Şarku’l Avsat’ın Independent Arabia’dan aktardığı analize göre Suriyeli insan hakları aktivisti, “yeni hükümetin müdahalesinin çekingen olduğunu ve kontrolsüz yayılan silahların kontrol altına alınmasının önceliğine inanmadığını, çeşitli silahlı grupları Suriye Ordusu adı altında tek bir çatı altında etkili bir şekilde birleştiremediğini” düşünüyor. Ardından şöyle devam ediyor: “Hatta bazen rastgele işlenen intikam suçlarını örtbas ederek sanki katillere gizli bir koruma sağlıyormuş gibi davranıyor. Bu da şiddetin ve bireysel intikamın çemberini genişletti ve asırlardır korkuya alışmış olanların yüreklerine kaygı geri döndü. Herhangi birini “Esed rejiminin kalıntısı” olmakla suçlamak kolaylaştı, böylece peşine düşmek, tutuklamak ve hatta öldürmek meşru ve onaylanan bir eyleme dönüştü. Suriye sahillerinde kendilerinde hesap sorma hakkı ve öldürme yetkisi gören gruplar tarafından yeni tasfiye eylemleri başlatıldı. Silah sesleri yeniden yükseldi ve mahkemeler, hakimler ve tanıklar aracılığıyla örgütlü geçiş dönemi adaletinin son özellikleri de ortadan kalktı. Bunun yerini, genellikle kişinin geçmişine dayalı bireysel ve kolektif intikam eylemleri aldı. Bir yerde Esed yönetimine sessiz kalan bir dini gruba karşı savaş açıldığını, diğer bir yerde malların geri alınması, önceki rejim döneminde uğranan zararın intikamının alınması, hatta sadece ailevi problemlerden dolayı intikam alma durumları görülmeye başlandı.”

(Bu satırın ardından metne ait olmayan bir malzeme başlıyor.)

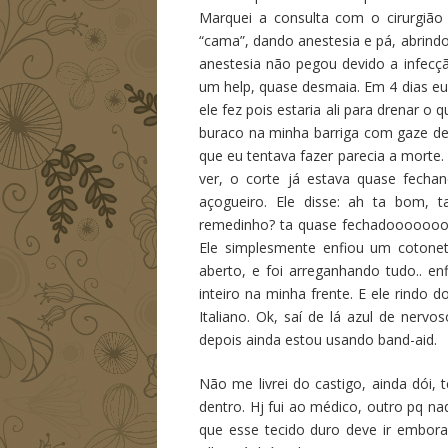
Marquei a consulta com o cirurgião
“cama”, dando anestesia e pá, abrind
anestesia não pegou devido a infecçã
um help, quase desmaia. Em 4 dias eu 
ele fez pois estaria ali para drenar o
buraco na minha barriga com gaze den
que eu tentava fazer parecia a morte
ver, o corte já estava quase fecha
açogueiro. Ele disse: ah ta bom
remedinho? ta quase fechadoooooooo
Ele simplesmente enfiou um cotone
aberto, e foi arreganhando tudo.. e
inteiro na minha frente. E ele rindo d
Italiano. Ok, saí de lá azul de nerv
depois ainda estou usando band-aid.
Não me livrei do castigo, ainda dói,
dentro. Hj fui ao médico, outro pq na
que esse tecido duro deve ir embora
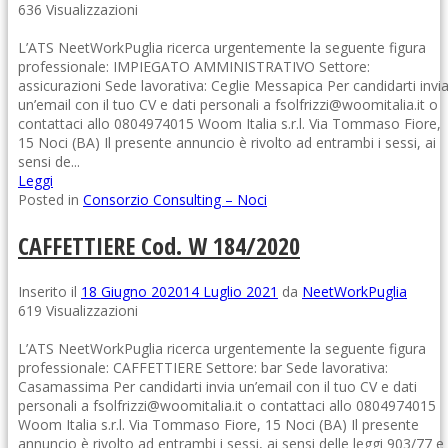
636 Visualizzazioni
L’ATS NeetWorkPuglia ricerca urgentemente la seguente figura
professionale: IMPIEGATO AMMINISTRATIVO Settore:
assicurazioni Sede lavorativa: Ceglie Messapica Per candidarti invi
un’email con il tuo CV e dati personali a fsolfrizzi@woomitalia.it o
contattaci allo 0804974015 Woom Italia s.r.l. Via Tommaso Fiore,
15 Noci (BA) Il presente annuncio è rivolto ad entrambi i sessi, ai
sensi de...
Leggi
Posted in
Consorzio Consulting – Noci
CAFFETTIERE Cod. W 184/2020
Inserito il
18 Giugno 2020
14 Luglio 2021
da
NeetWorkPuglia
619 Visualizzazioni
L’ATS NeetWorkPuglia ricerca urgentemente la seguente figura
professionale: CAFFETTIERE Settore: bar Sede lavorativa:
Casamassima Per candidarti invia un’email con il tuo CV e dati
personali a fsolfrizzi@woomitalia.it o contattaci allo 0804974015
Woom Italia s.r.l. Via Tommaso Fiore, 15 Noci (BA) Il presente
annuncio è rivolto ad entrambi i sessi, ai sensi delle leggi 903/77 e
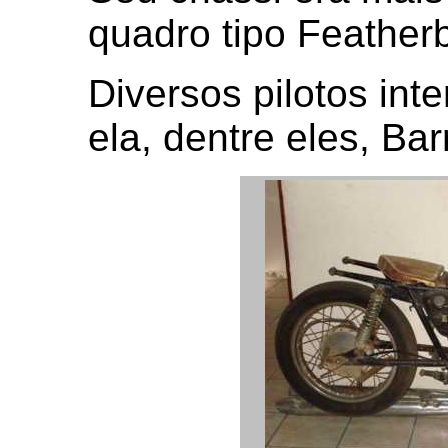
quadro tipo
Feather
Diversos pilotos int
ela, dentre eles, Ba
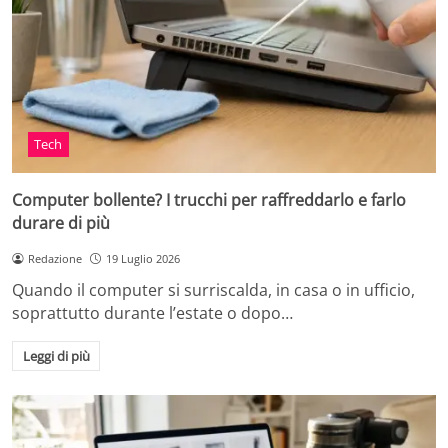
Tech
Computer bollente? I trucchi per raffreddarlo e farlo
durare di più
Redazione
19 Luglio 2026
Quando il computer si surriscalda, in casa o in ufficio,
soprattutto durante l’estate o dopo…
Leggi di più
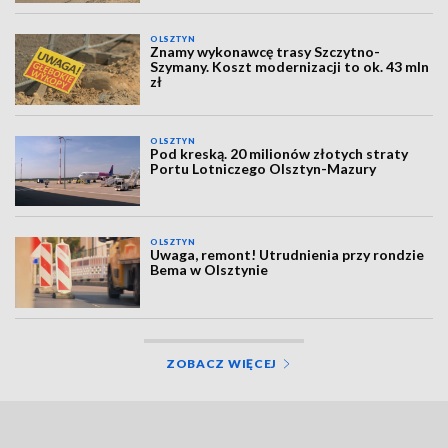
OLSZTYN
Znamy wykonawcę trasy Szczytno-
Szymany. Koszt modernizacji to ok. 43 mln
zł
OLSZTYN
Pod kreską. 20 milionów złotych straty
Portu Lotniczego Olsztyn-Mazury
OLSZTYN
Uwaga, remont! Utrudnienia przy rondzie
Bema w Olsztynie
ZOBACZ WIĘCEJ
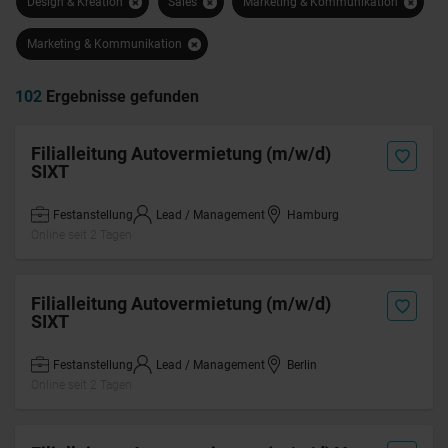
Design & Kreation
Sales
Marketing & Kommunikation
Marketing & Kommunikation
102
Ergebnisse gefunden
Filialleitung Autovermietung (m/w/d)
SIXT
Festanstellung
Lead / Management
Hamburg
Online seit 2 Tagen
Filialleitung Autovermietung (m/w/d)
SIXT
Festanstellung
Lead / Management
Berlin
Online seit 2 Tagen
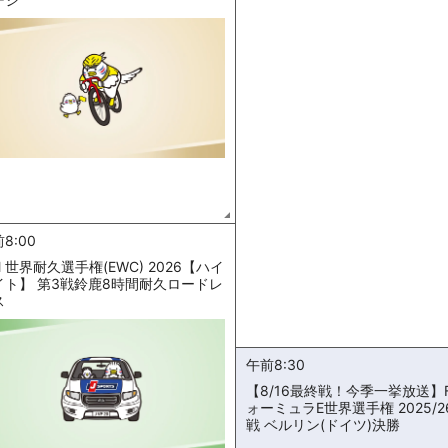
8:00
M 世界耐久選手権(EWC) 2026【ハイ
イト】 第3戦鈴鹿8時間耐久ロードレ
ス
午前8:30
【8/16最終戦！今季一挙放送】F
ォーミュラE世界選手権 2025/2
戦 ベルリン(ドイツ)決勝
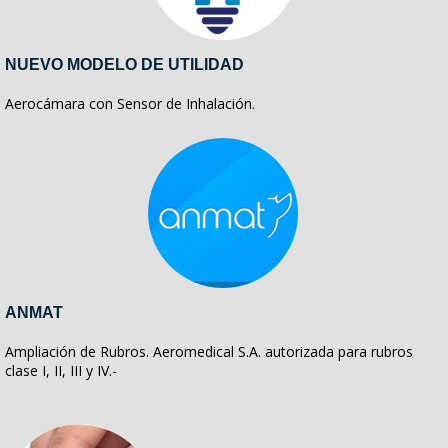
NUEVO MODELO DE UTILIDAD
Aerocámara con Sensor de Inhalación.
ANMAT
Ampliación de Rubros. Aeromedical S.A. autorizada para rubros
clase I, II, III y IV.-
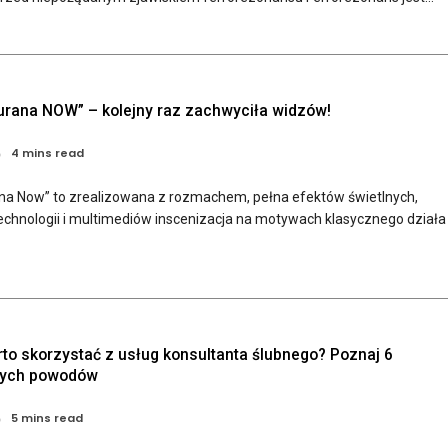
rana NOW” – kolejny raz zachwyciła widzów!
4 mins read
a Now” to zrealizowana z rozmachem, pełna efektów świetlnych,
chnologii i multimediów inscenizacja na motywach klasycznego działa
to skorzystać z usług konsultanta ślubnego? Poznaj 6
zych powodów
5 mins read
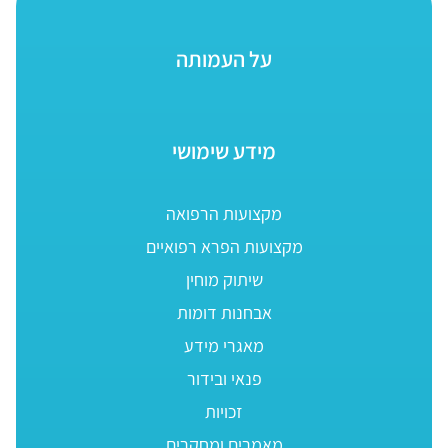
על העמותה
מידע שימושי
מקצועות הרפואה
מקצועות הפרא רפואיים
שיתוק מוחין
אבחנות דומות
מאגרי מידע
פנאי ובידור
זכויות
מאמרים ומחקרים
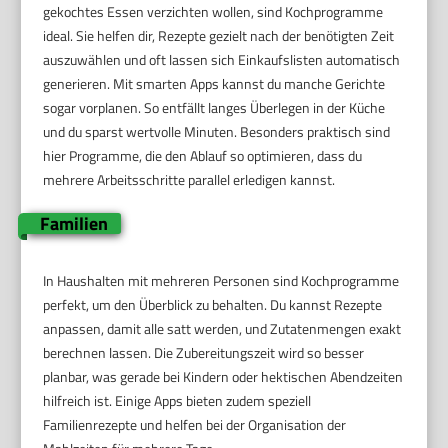
gekochtes Essen verzichten wollen, sind Kochprogramme
ideal. Sie helfen dir, Rezepte gezielt nach der benötigten Zeit
auszuwählen und oft lassen sich Einkaufslisten automatisch
generieren. Mit smarten Apps kannst du manche Gerichte
sogar vorplanen. So entfällt langes Überlegen in der Küche
und du sparst wertvolle Minuten. Besonders praktisch sind
hier Programme, die den Ablauf so optimieren, dass du
mehrere Arbeitsschritte parallel erledigen kannst.
Familien
In Haushalten mit mehreren Personen sind Kochprogramme
perfekt, um den Überblick zu behalten. Du kannst Rezepte
anpassen, damit alle satt werden, und Zutatenmengen exakt
berechnen lassen. Die Zubereitungszeit wird so besser
planbar, was gerade bei Kindern oder hektischen Abendzeiten
hilfreich ist. Einige Apps bieten zudem speziell
Familienrezepte und helfen bei der Organisation der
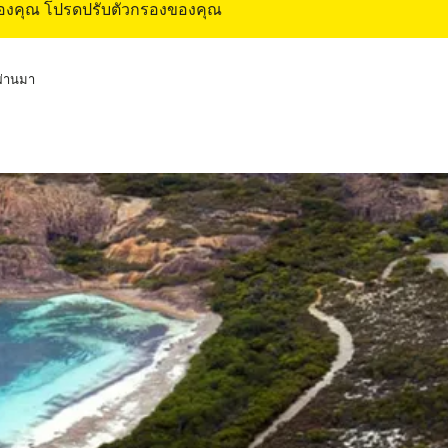
ของคุณ โปรดปรับตัวกรองของคุณ
่ผ่านมา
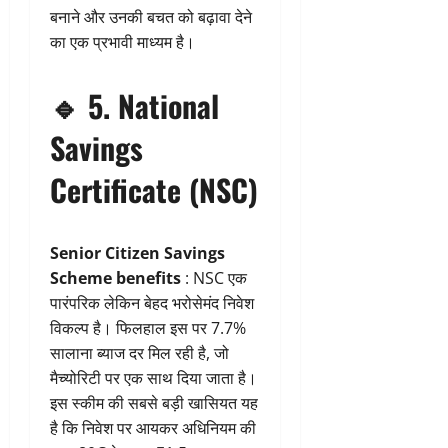
बनाने और उनकी बचत को बढ़ावा देने
का एक प्रभावी माध्यम है।
🔹
5. National
Savings
Certificate (NSC)
Senior Citizen Savings
Scheme benefits
: NSC एक
पारंपरिक लेकिन बेहद भरोसेमंद निवेश
विकल्प है। फिलहाल इस पर 7.7%
सालाना ब्याज दर मिल रही है, जो
मैच्योरिटी पर एक साथ दिया जाता है।
इस स्कीम की सबसे बड़ी खासियत यह
है कि निवेश पर आयकर अधिनियम की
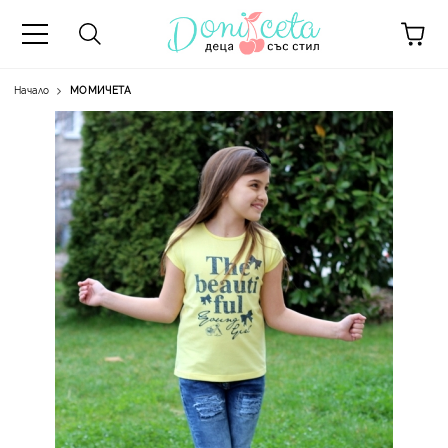
Начало
МОМИЧЕТА
А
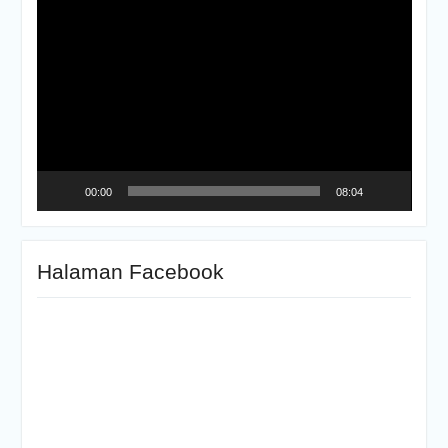
Video
Player
00:00
08:04
Halaman Facebook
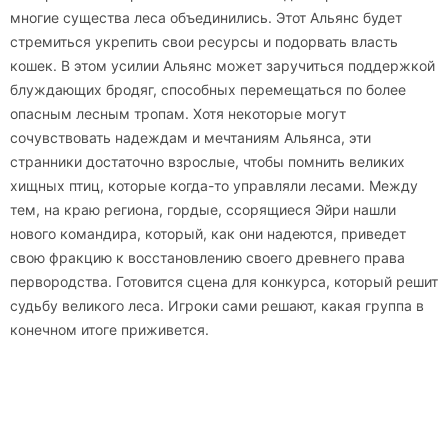
многие существа леса объединились. Этот Альянс будет
стремиться укрепить свои ресурсы и подорвать власть
кошек. В этом усилии Альянс может заручиться поддержкой
блуждающих бродяг, способных перемещаться по более
опасным лесным тропам. Хотя некоторые могут
сочувствовать надеждам и мечтаниям Альянса, эти
странники достаточно взрослые, чтобы помнить великих
хищных птиц, которые когда-то управляли лесами. Между
тем, на краю региона, гордые, ссорящиеся Эйри нашли
нового командира, который, как они надеются, приведет
свою фракцию к восстановлению своего древнего права
первородства. Готовится сцена для конкурса, который решит
судьбу великого леса. Игроки сами решают, какая группа в
конечном итоге приживется.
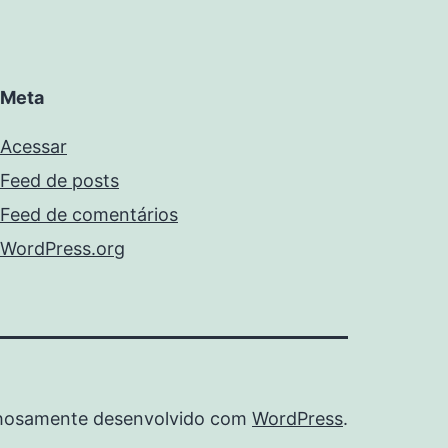
Meta
Acessar
Feed de posts
Feed de comentários
WordPress.org
hosamente desenvolvido com
WordPress
.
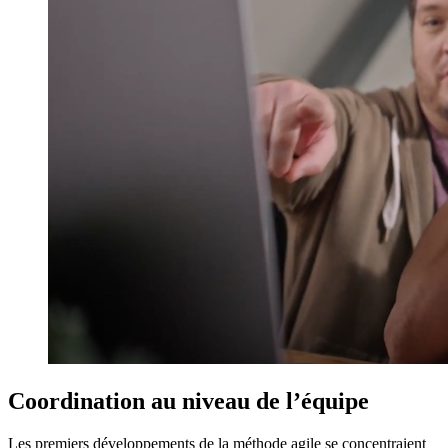
Coordination au niveau de l’équipe
Les premiers développements de la méthode agile se concentraient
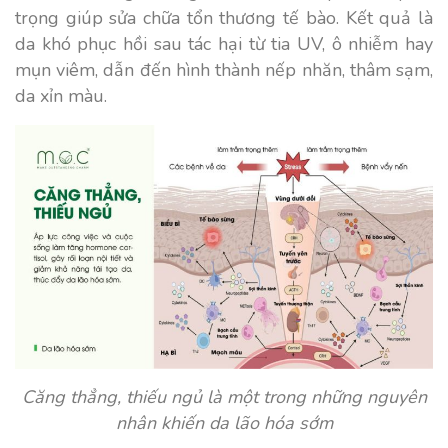
trọng giúp sửa chữa tổn thương tế bào. Kết quả là
da khó phục hồi sau tác hại từ tia UV, ô nhiễm hay
mụn viêm, dẫn đến hình thành nếp nhăn, thâm sạm,
da xỉn màu.
Căng thẳng, thiếu ngủ là một trong những nguyên
nhân khiến da lão hóa sớm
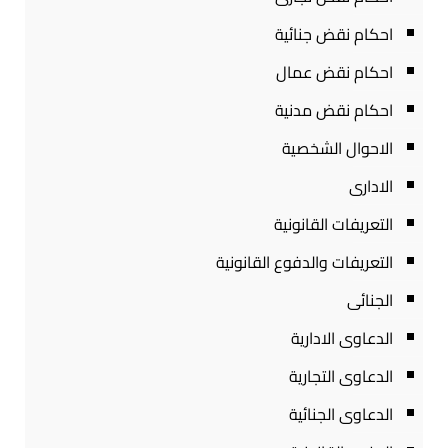
احكام نقض جنائية
احكام نقض عمال
احكام نقض مدنية
الاحوال الشخصية
الادارى
التعريفات القانونية
التعريفات والدفوع القانونية
الجنائى
الدعاوى الادارية
الدعاوى التجارية
الدعاوى الجنائية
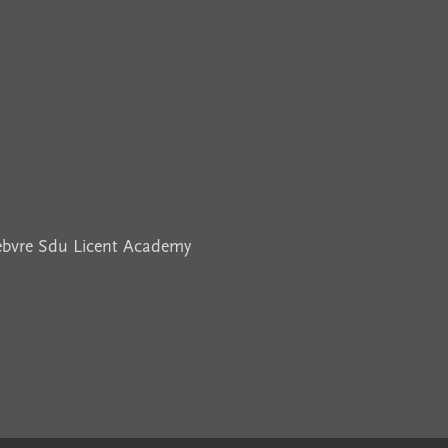
febvre Sdu Licent Academy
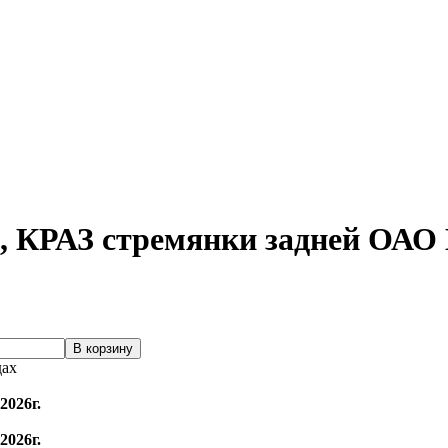
З, КРАЗ стремянки задней ОА
дах
2026г.
2026г.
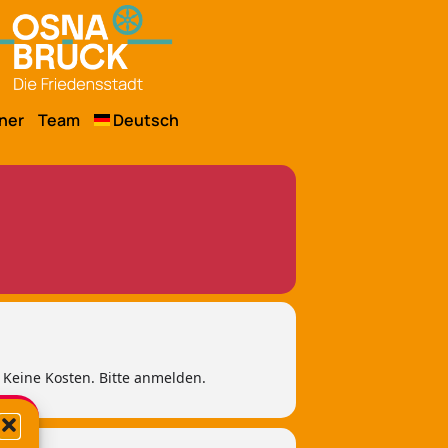
ner
Team
Deutsch
. Keine Kosten. Bitte anmelden.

Silahlar tekrar konuşacak mı?

Aştar sözlerini şöyle bitirdi: “Suriye halkının yorgun zihni bugün acaba tekrar silahlar konuşacak mı, orman kanunu tarzı hayat devam edecek mi, bireyin güvenliği ve onuru arasında aşılmaz bir duvar oluşturan öldürme ve işkencenin geri dönme olasılığı var mı diye düşünüyor. Bu soruların cevabı evettir; eğer mevcut hükümet yasaları uygulayamazsa, gerçekten hesap soramazsa, kontrolsüz silahı ve hizipçiliği kontrol edemezse, geçiş adaleti için derhal çalışmaya başlamak yerine, sokağın öfkesini dindirmek çabasıyla sadece medya ve kameraların önünde bir suçluyu tutuklarsa kaos ve korku geri dönecek. Adalet kamerayla değil, adil bir yargıçla ve halka hukuk temelleri üzerine kurulmuş bir devletin güvenini veren dürüst bir soruşturmacıyla sağlanır.”

Öte yandan gözlemciler, kişisel hesaplaşma vakalarının da yaşandığını, bu vakaların rejimin yıkılmasından önce de var olduğunu, ancak günümüzde farklı bir karakter kazandığını düşünüyorlar. Zira güç dengeleri değişse de, bazıları kaos, intikam ve kişisel tasfiyeler açısından Suriye'de yaşananların büyük Suriye destanından sonra yaşanması beklenenlerden çok daha az ve hafif olduğunu düşünüyorlar. Ancak hükümet, isteyerek veya istemeyerek de olsa, birincisi, güvenliği ve kontrolü sağlamak, ikincisi de ülkeye destek konusunda ileriye yönelik adımlar atmadan önce daha fazla adım atılmasını bekleyen uluslararası toplumun güvenini kazanmak için, yasaları mümkün olduğunca uygulamaya çalışıyor.